The pendrive's version matched his memory perfectly — not merely in sequence, but in texture. Even the silences were the same.

And that, somehow, was worse.

He sat there longer than he should have, letting the calm of it seep into him. The absence of distortion felt deliberate, curated. As if someone had chosen to leave this one whole, knowing the stillness would unnerve him more than any fracture.

By who?

For what?

He let the questions drift like slow-moving ice. The paused frame stared back — her half-smile caught at the point of becoming, suspended in the kind of perfection that can't be lived in, only kept.

And then… the faintest shift. Not in her, but in the reflection behind her — a ghost of movement so slight it could have been nothing at all. A shadow passing where there shouldn't be one.

He didn't lean closer. He didn't blink more than usual.
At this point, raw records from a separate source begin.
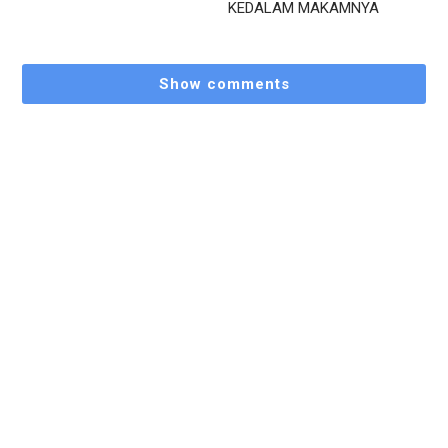
KEDALAM MAKAMNYA
Show comments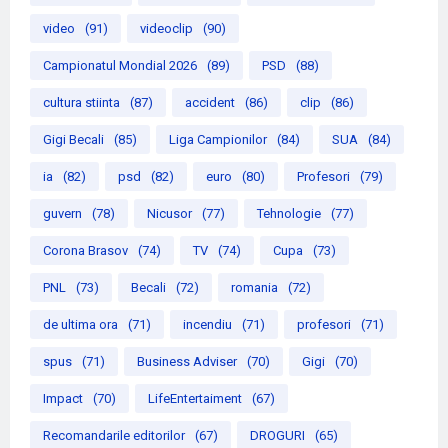
video
(91)
videoclip
(90)
Campionatul Mondial 2026
(89)
PSD
(88)
cultura stiinta
(87)
accident
(86)
clip
(86)
Gigi Becali
(85)
Liga Campionilor
(84)
SUA
(84)
ia
(82)
psd
(82)
euro
(80)
Profesori
(79)
guvern
(78)
Nicusor
(77)
Tehnologie
(77)
Corona Brasov
(74)
TV
(74)
Cupa
(73)
PNL
(73)
Becali
(72)
romania
(72)
de ultima ora
(71)
incendiu
(71)
profesori
(71)
spus
(71)
Business Adviser
(70)
Gigi
(70)
Impact
(70)
LifeEntertaiment
(67)
Recomandarile editorilor
(67)
DROGURI
(65)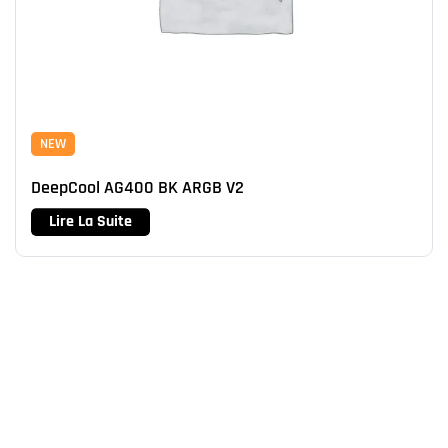
NEW
DeepCool AG400 BK ARGB V2
Lire La Suite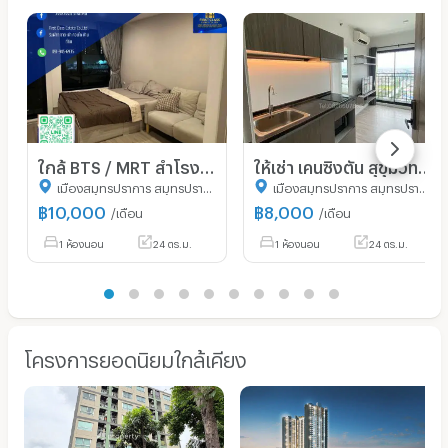
ใกล้ BTS / MRT สำโรง | เลี้ยงน้องหมา-น้องแมวได้ 🐶😻 🏡 Brompton Pet Friendly Samrong Station
ให้เช่า เคนซิงตัน สุขุมวิท-เทพารักษ์
เมืองสมุทรปราการ สมุทรปราการ
เมืองสมุทรปราการ สมุทรปราการ
฿
10,000
฿
8,000
/เดือน
/เดือน
1 ห้องนอน
24 ตร.ม.
1 ห้องนอน
24 ตร.ม.
โครงการยอดนิยมใกล้เคียง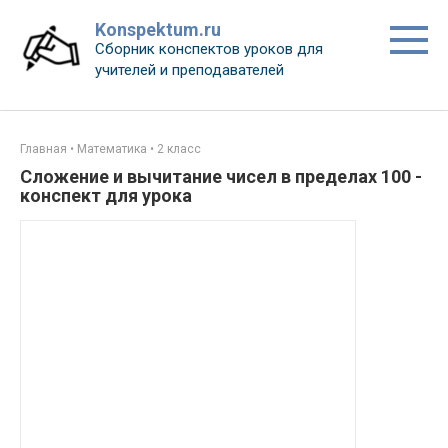
Перейти
Konspektum.ru
к
Сборник конспектов уроков для
контенту
учителей и преподавателей
Главная
•
Математика
•
2 класс
Сложение и вычитание чисел в пределах 100 -
конспект для урока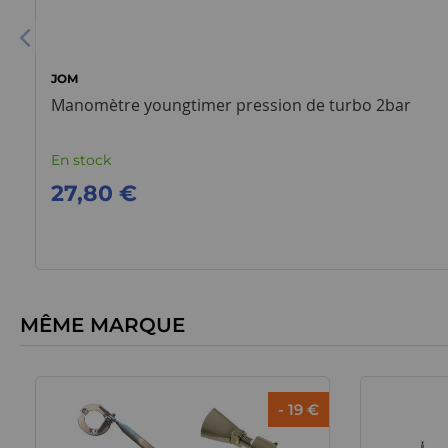
JOM
Manomètre youngtimer pression de turbo 2bar
En stock
27,80 €
MÊME MARQUE
- 19 €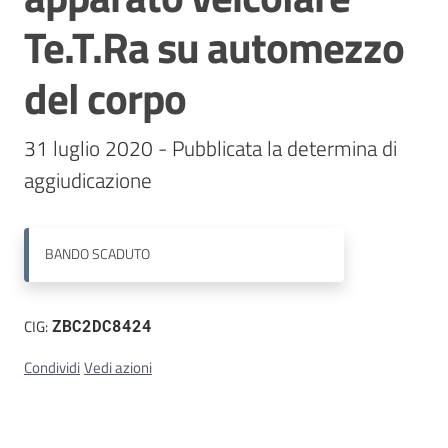
Te.T.Ra su automezzo
Contatti
del corpo
31 luglio 2020 - Pubblicata la determina di 
aggiudicazione
BANDO
SCADUTO
CIG:
ZBC2DC8424
Condividi
Vedi azioni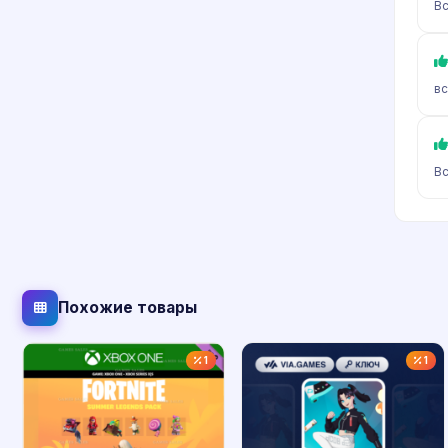
Вс
вс
Вс
Похожие товары
1
1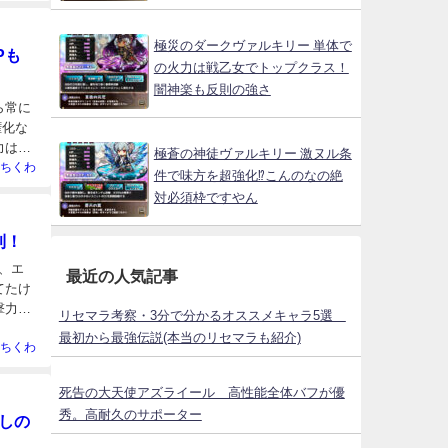
極災のダークヴァルキリー 単体で
Pも
の火力は戦乙女でトップクラス！
闇神楽も反則の強さ
ら常に
権化な
力は軒
極蒼の神徒ヴァルキリー 激ヌル条
ちくわ
件で味方を超強化⁉こんのなの絶
対必須枠ですやん
利！
、エ
最近の人気記事
てたけ
撃力は
リセマラ考察・3分で分かるオススメキャラ5選
最初から最強伝説(本当のリセマラも紹介)
ちくわ
死告の大天使アズライール 高性能全体バフが優
秀。高耐久のサポーター
しの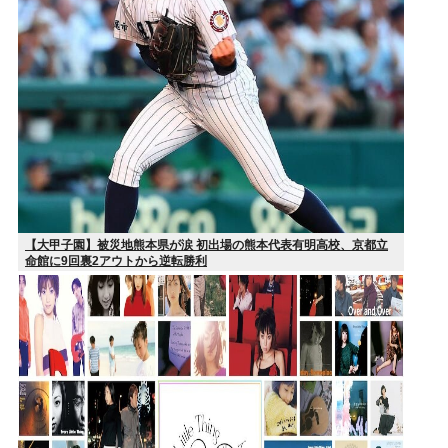
【大甲子園】被災地熊本県が涙 初出場の熊本代表有明高校、京都立
命館に9回裏2アウトから逆転勝利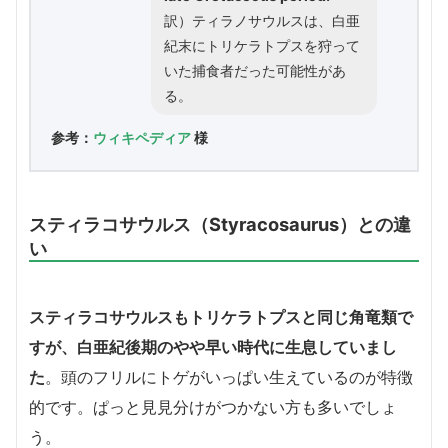
訳）ティラノサウルスは、白亜
紀末にトリケラトプスを狩って
いた捕食者だった可能性があ
る。
参考：
ウィキペディア
様
スティラコサウルス（Styracosaurus）との違
い
スティラコサウルスもトリケラトプスと同じ角竜類で
すが、白亜紀後期のやや早い時代に生息していまし
た
。頭のフリルにトゲがいっぱい生えているのが特徴
的です。ぱっと見見分けがつかない方も多いでしょ
う。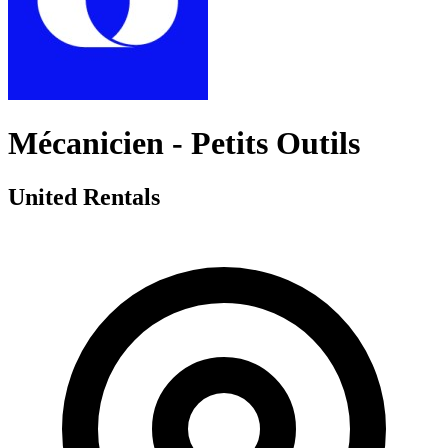
Mécanicien - Petits Outils
United Rentals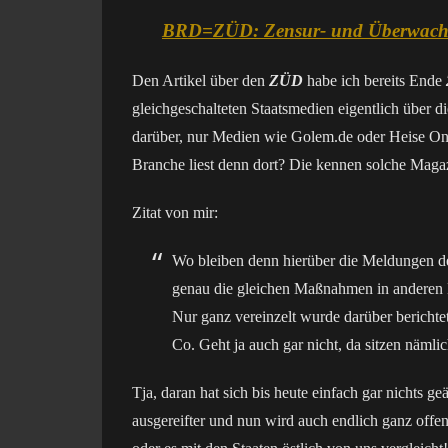
BRD=ZÜD: Zensur- und Überwachu
Den Artikel über den
ZÜD
habe ich bereits Ende
gleichgeschalteten Staatsmedien eigentlich über 
darüber, nur Medien wie Golem.de oder Heise Onl
Branche liest denn dort? Die kennen solche Maga
Zitat von mir:
Wo bleiben denn hierüber die Meldungen der
genau die gleichen Maßnahmen in anderen 
Nur ganz vereinzelt wurde darüber berichte
Co. Geht ja auch gar nicht, da sitzen nämlic
Tja, daran hat sich bis heute einfach gar nicht
ausgereifter und nun wird auch endlich ganz offen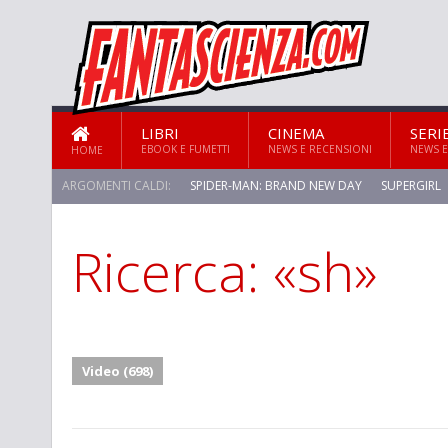
LIBRI
CINEMA
SERI
EBOOK E FUMETTI
NEWS E RECENSIONI
NEWS E
HOME
ARGOMENTI CALDI:
SPIDER-MAN: BRAND NEW DAY
SUPERGIRL
Ricerca: «sh»
STAR TREK: STRANGE NEW WORLDS
Video (698)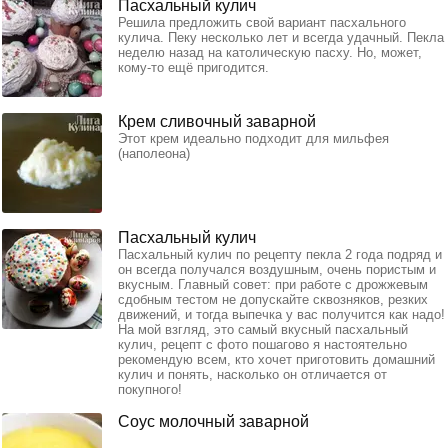
Пасхальный кулич
Решила предложить свой вариант пасхального
кулича. Пеку несколько лет и всегда удачный. Пекла
неделю назад на католическую пасху. Но, может,
кому-то ещё пригодится.
Крем сливочный заварной
Этот крем идеально подходит для мильфея
(наполеона)
Пасхальный кулич
Пасхальный кулич по рецепту пекла 2 года подряд и
он всегда получался воздушным, очень пористым и
вкусным. Главный совет: при работе с дрожжевым
сдобным тестом не допускайте сквозняков, резких
движений, и тогда выпечка у вас получится как надо!
На мой взгляд, это самый вкусный пасхальный
кулич, рецепт с фото пошагово я настоятельно
рекомендую всем, кто хочет приготовить домашний
кулич и понять, насколько он отличается от
покупного!
Соус молочный заварной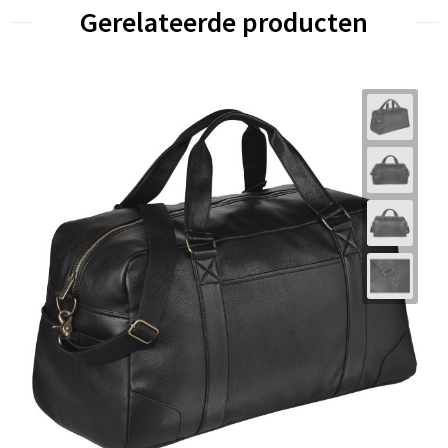
Gerelateerde producten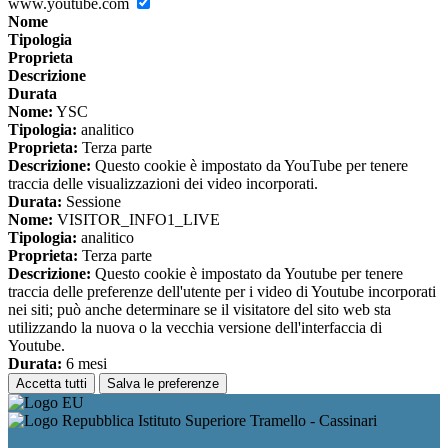
www.youtube.com
Nome
Tipologia
Proprieta
Descrizione
Durata
Nome:
YSC
Tipologia:
analitico
Proprieta:
Terza parte
Descrizione:
Questo cookie è impostato da YouTube per tenere
traccia delle visualizzazioni dei video incorporati.
Durata:
Sessione
Nome:
VISITOR_INFO1_LIVE
Tipologia:
analitico
Proprieta:
Terza parte
Descrizione:
Questo cookie è impostato da Youtube per tenere
traccia delle preferenze dell'utente per i video di Youtube incorporati
nei siti; può anche determinare se il visitatore del sito web sta
utilizzando la nuova o la vecchia versione dell'interfaccia di
Youtube.
Durata:
6 mesi
Accetta tutti
Salva le preferenze
Istituto Superiore Tramello - Cassinari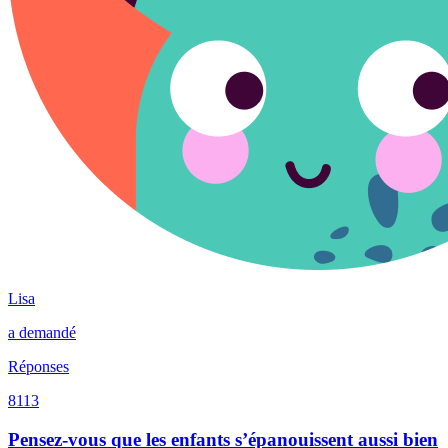
Lisa
a demandé
Réponses
8113
Pensez-vous que les enfants s’épanouissent aussi bien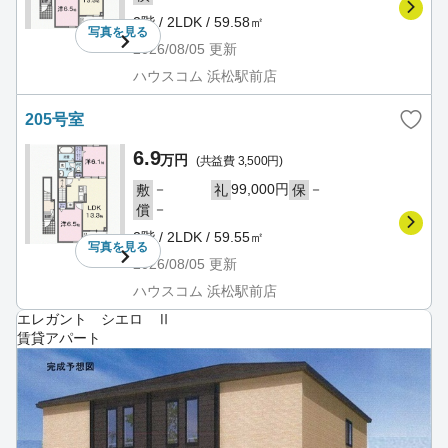
2階 / 2LDK / 59.58㎡
写真を
見る
2026/08/05
更新
ハウスコム 浜松駅前店
205号室
6.9
万円
(共益費 3,500円)
－
99,000円
－
敷
礼
保
－
償
2階 / 2LDK / 59.55㎡
写真を
見る
2026/08/05
更新
ハウスコム 浜松駅前店
エレガント シエロ Ⅱ
賃貸アパート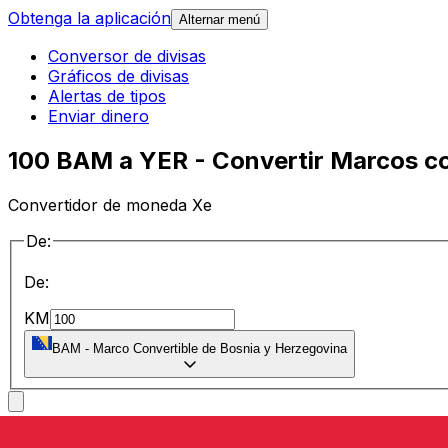
Obtenga la aplicación
Alternar menú
Conversor de divisas
Gráficos de divisas
Alertas de tipos
Enviar dinero
100 BAM a YER - Convertir Marcos co
Convertidor de moneda Xe
De:
De:
KM
BAM
-
Marco Convertible de Bosnia y Herzegovina
a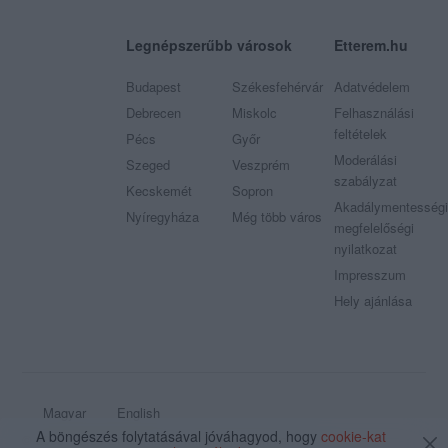
Legnépszerűbb városok
Etterem.hu
Budapest
Székesfehérvár
Adatvédelem
Debrecen
Miskolc
Felhasználási
feltételek
Pécs
Győr
Moderálási
Szeged
Veszprém
szabályzat
Kecskemét
Sopron
Akadálymentességi
Nyíregyháza
Még több város
megfelelőségi
nyilatkozat
Impresszum
Hely ajánlása
Magyar
English
A böngészés folytatásával jóváhagyod, hogy
cookie-kat
© 2009 - 2026 Etterem.hu - Minden jog fenntartva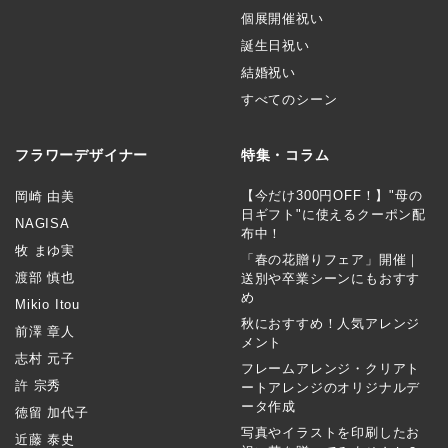
個展開催祝い
誕生日祝い
結婚祝い
すべてのシーン
フラワーデザイナー
特集・コラム
【今だけ300円OFF！】"母の
岡崎 由美
日ギフト"に使えるクーポン配
NAGISA
布中！
牧 まゆ実
「春の花贈りフェア」開催｜
渡部 慎也
送別や卒業シーンにもおすす
め
Mikio Itou
秋におすすめ！人気アレンジ
前澤 章人
メント
志村 元子
フレームアレンジ・クリアト
許 宗秀
ートアレンジのオリジナルデ
ータ作成
徳留 加代子
写真やイラストを印刷したお
近藤 泰史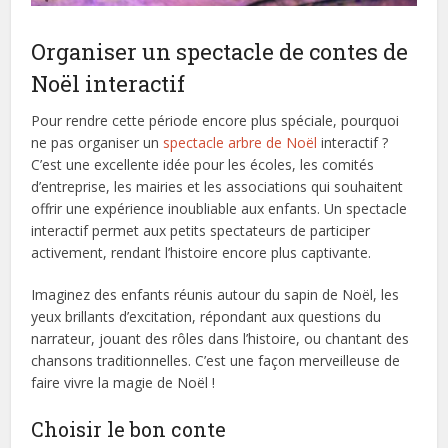
Organiser un spectacle de contes de
Noël interactif
Pour rendre cette période encore plus spéciale, pourquoi
ne pas organiser un
spectacle arbre de Noël
interactif ?
C’est une excellente idée pour les écoles, les comités
d’entreprise, les mairies et les associations qui souhaitent
offrir une expérience inoubliable aux enfants. Un spectacle
interactif permet aux petits spectateurs de participer
activement, rendant l’histoire encore plus captivante.
Imaginez des enfants réunis autour du sapin de Noël, les
yeux brillants d’excitation, répondant aux questions du
narrateur, jouant des rôles dans l’histoire, ou chantant des
chansons traditionnelles. C’est une façon merveilleuse de
faire vivre la magie de Noël !
Choisir le bon conte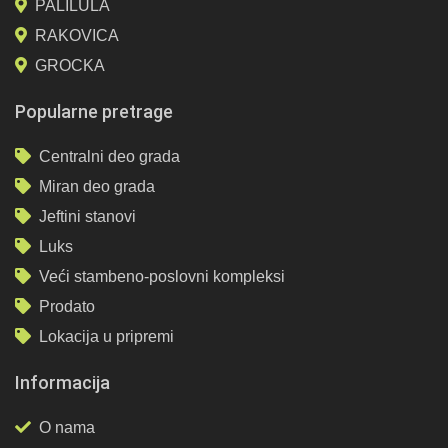
PALILULA
RAKOVICA
GROCKA
Popularne pretrage
Centralni deo grada
Miran deo grada
Jeftini stanovi
Luks
Veći stambeno-poslovni kompleksi
Prodato
Lokacija u pripremi
Informacija
O nama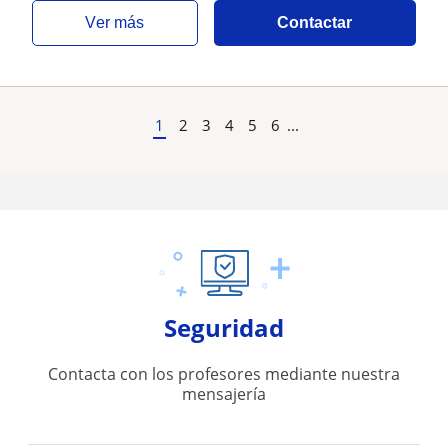
ver más
Contactar
1
2
3
4
5
6
...
Seguridad
Contacta con los profesores mediante nuestra
mensajería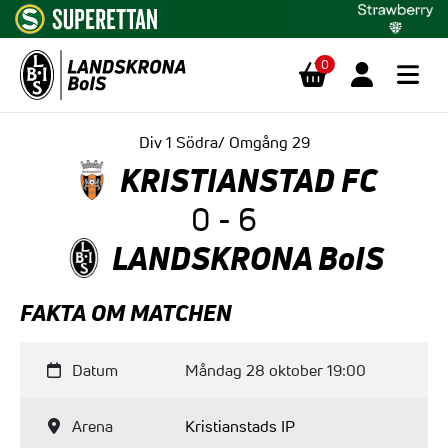
0
Hoppa till innehåll
Div 1 Södra/ Omgång 29
KRISTIANSTAD FC
0 - 6
LANDSKRONA BoIS
FAKTA OM MATCHEN
Datum
Måndag 28 oktober 19:00
Arena
Kristianstads IP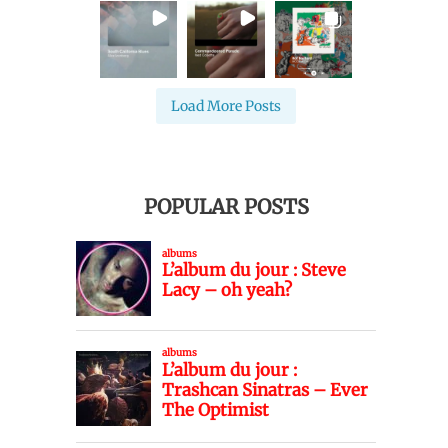
Load More Posts
POPULAR POSTS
He simply closed the file.

His face stayed as it was, his body settling back into its measured rhythm, each movement smooth enough to erase the moment from anyone else's notice.

The night carried him forward — into the next file, and the next, until the day ended and began again, his life ticking on in its quiet, mechanical way.

The next morning, on his way to work, he passed the old woman from the apartment down the hall. She'd known of his girlfriend, in the way neighbours know the outlines of each other's lives — a silhouette without detail. She had never known her name.

But as he walked by, she said it. Clearly. Correctly.

And he didn't stop walking. He didn't slow down. He only adjusted his stride, as if the hallway had shifted underfoot.